The towers on the business landscape
A corporation is a business owned by a group of people and authorized by the state in the location it is to act as though it were a single person. For someone to get permission to form a corporation, organizers must obtain a charter. A charter is an official certificate which grant power to operate a corporation. A corporation can make contracts, borrow money, own property, and sue or be sued using the corporations name - not a single person.
Corporations play a vital role in business, and they play a big role in the country an others. Corporations employ millions of people, contain many layers of management, and provide customers with goods and services they use daily. Sales of goods and services were more than 20 times greater than sales of proprietorships and six times greater than sales from partnerships.
Close and Open Corporations
A close corporation is a corporation that does not offer its shares in stock for public sale. It also doe snot need to make its financial activities known to the public and its stock is not offered for general sale. However, closed corporations must prepare reports for tax purposes. An open corporation is one that offers its shares of stock to the public. The corporation must file a Securities and Exchange Commission containing details about the corporation and its stock.

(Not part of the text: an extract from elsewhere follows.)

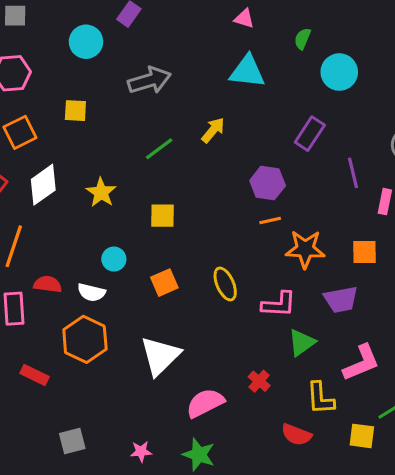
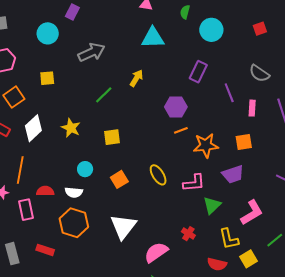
yellow square: (362, 436) -> (248, 259), moved, turned -30

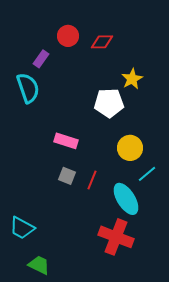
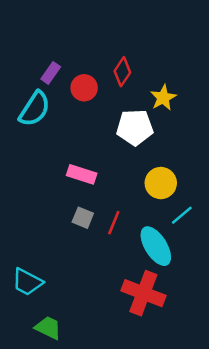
red circle: (68, 36) -> (84, 88), moved
red diamond: (102, 42) -> (122, 72), moved, turned -55
cyan semicircle: (28, 88) -> (35, 109), turned 52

Stockholders are owners of a corporation. Ownership is divided into equal parts known as shares. Anyone who buys a share becomes a shareholder. Stockholders can: transfer ownership to others, vote for members of the ruling body, receive dividends, buy new shares, and share net proceeds. Directors are the ruling body of the board. Directors have the management oversight responsibilities to develop plans and policies to guide the corporation. The board often contains 10 to 25 members. Officers of a corporation are the top executives who are hired to manage the business. The board appoints them to office. The top officer is called a CEO and the head financial officer is the CFO.

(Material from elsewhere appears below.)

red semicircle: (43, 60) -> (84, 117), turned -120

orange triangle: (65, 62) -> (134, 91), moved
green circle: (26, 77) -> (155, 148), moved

Naming the business is required by law to indicate clearly that a corporation has been formed. Words or abbreviations such as Corporations, Corp.,Incorporated, or Inc must be used at the end of the name. A certificate of incorporation requires the corporation to describe its purpose clearly. For major changes in purpose, a new form must be submitted and approved. Most corporations must pay an organization tax, based on the amount of capital stock.
Organizing a New Corporation
Getting organized is one of the first steps when getting the new corporation underway. A prepared balance sheet or statement of financial position is one way to get organized. Handling voting rights is another way to stay organized.
A corporation can obtain money from many sources, one source is from shares sold to shareholders. A corporation is a more permanent type of business rather than a proprietor or partnership. The death or withdrawal of a an owner does not affect its life. It is easy to transfer ownership in a corporation through transferring shares into someone else's name. The corporation is also subject to more taxes than any other form of business. some taxes are unique to the business and have fees that apply as well. To open a corporation, it must be approved through a charter sent to the correct state official, usually secretary of the state.